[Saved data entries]
--- START ---

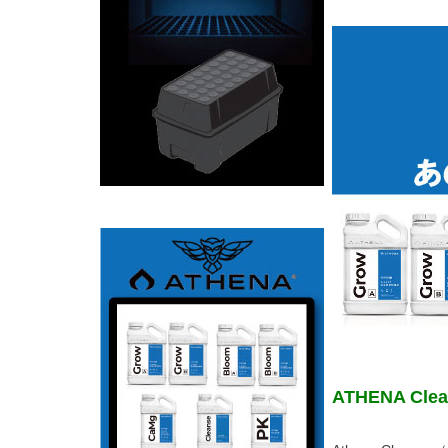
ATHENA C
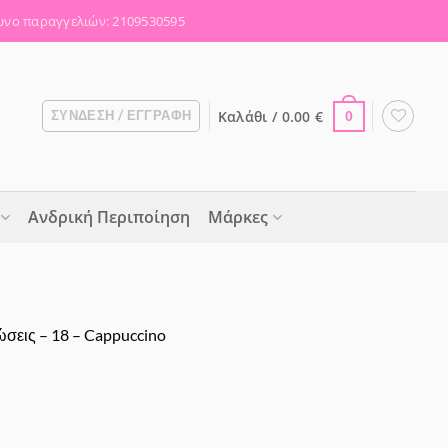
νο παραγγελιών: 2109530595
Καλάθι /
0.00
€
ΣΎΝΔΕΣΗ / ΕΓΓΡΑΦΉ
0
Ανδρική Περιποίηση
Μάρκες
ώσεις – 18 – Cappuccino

--- END ---

TASK:
Your answer should consist of the lines from the line with "νο παραγγελιών: 2109530595" through the last line of the data, set down exactly, both included.

WRITTEN ANSWER:
νο παραγγελιών: 2109530595
Καλάθι /
0.00
€
ΣΎΝΔΕΣΗ / ΕΓΓΡΑΦΉ
0
Ανδρική Περιποίηση
Μάρκες
ώσεις – 18 – Cappuccino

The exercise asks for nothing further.